I could give you 3 or 4 names of volunteers I serve with who are exceedingly good at being assertive. I could, but I won’t. I won’t because everyone in Kyrgyzstan who reads this already knows who they are, and for everyone else the names wouldn’t mean anything. Let’s just leave it at, they exist, and they make it well known that they do.
This is a good thing. We’ve been invited to work with our counterparts and in our communities in order to effect some kind of change in them for the better, and nothing grows without some considerable change in momentum, namely a swift kick in the rear.
I never want to hurt anyone’s feelings. Or rear. Maybe that’s why it’s taken me so long to figure out some of this leadership stuff. Leaders are hated for decisions they make. But they’re also loved for those same decisions. Leaders nudge, push and stretch the status quo and that is going to make some people uncomfortable.

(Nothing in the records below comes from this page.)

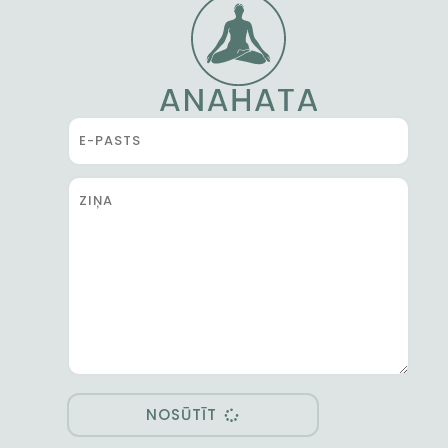
NOSŪTĪT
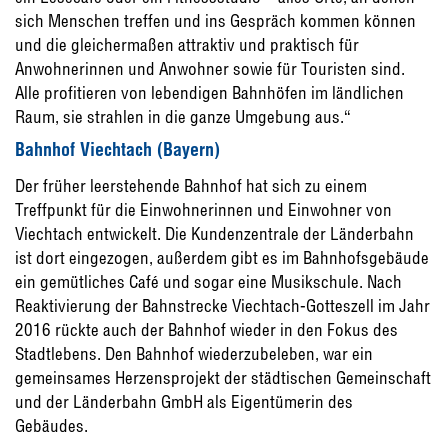
sich Menschen treffen und ins Gespräch kommen können
und die gleichermaßen attraktiv und praktisch für
Anwohnerinnen und Anwohner sowie für Touristen sind.
Alle profitieren von lebendigen Bahnhöfen im ländlichen
Raum, sie strahlen in die ganze Umgebung aus.“
Bahnhof Viechtach (Bayern)
Der früher leerstehende Bahnhof hat sich zu einem
Treffpunkt für die Einwohnerinnen und Einwohner von
Viechtach entwickelt. Die Kundenzentrale der Länderbahn
ist dort eingezogen, außerdem gibt es im Bahnhofsgebäude
ein gemütliches Café und sogar eine Musikschule. Nach
Reaktivierung der Bahnstrecke Viechtach-Gotteszell im Jahr
2016 rückte auch der Bahnhof wieder in den Fokus des
Stadtlebens. Den Bahnhof wiederzubeleben, war ein
gemeinsames Herzensprojekt der städtischen Gemeinschaft
und der Länderbahn GmbH als Eigentümerin des
Gebäudes.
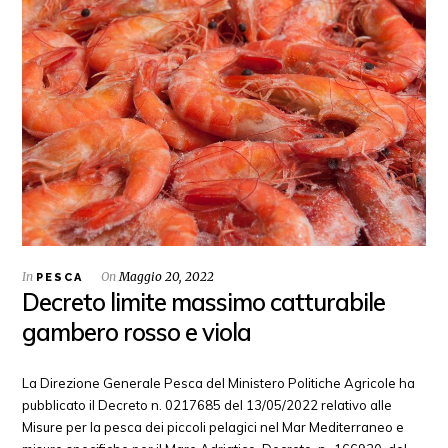
In
On
Maggio 20, 2022
PESCA
Decreto limite massimo catturabile
gambero rosso e viola
La Direzione Generale Pesca del Ministero Politiche Agricole ha
pubblicato il Decreto n. 0217685 del 13/05/2022 relativo alle
Misure per la pesca dei piccoli pelagici nel Mar Mediterraneo e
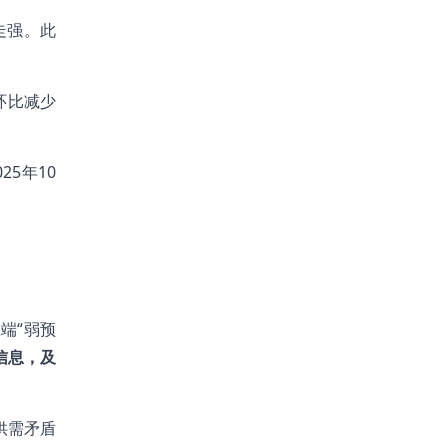
走强。此
环比减少
5年10
端“弱预
信息，及
供需矛盾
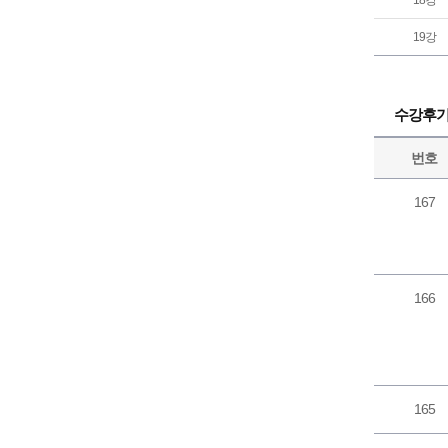
18강
19강
수강후
번호
167
166
165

But it’s never been about being comfortable. It’s about what’s best for the most people. We don’t know what can come of a little painful change until we’ve tried it. The seed cannot produce more fruit unless it first dies.
My counterpart, Nazgul, kicking butt and taking names at a teacher training
I care less now what people think about me and more what they think about accomplishing a task. There is always culturally relevant tact to be considered, but at the end of the day, taking charge, being responsible and doing the right thing will never go out of style.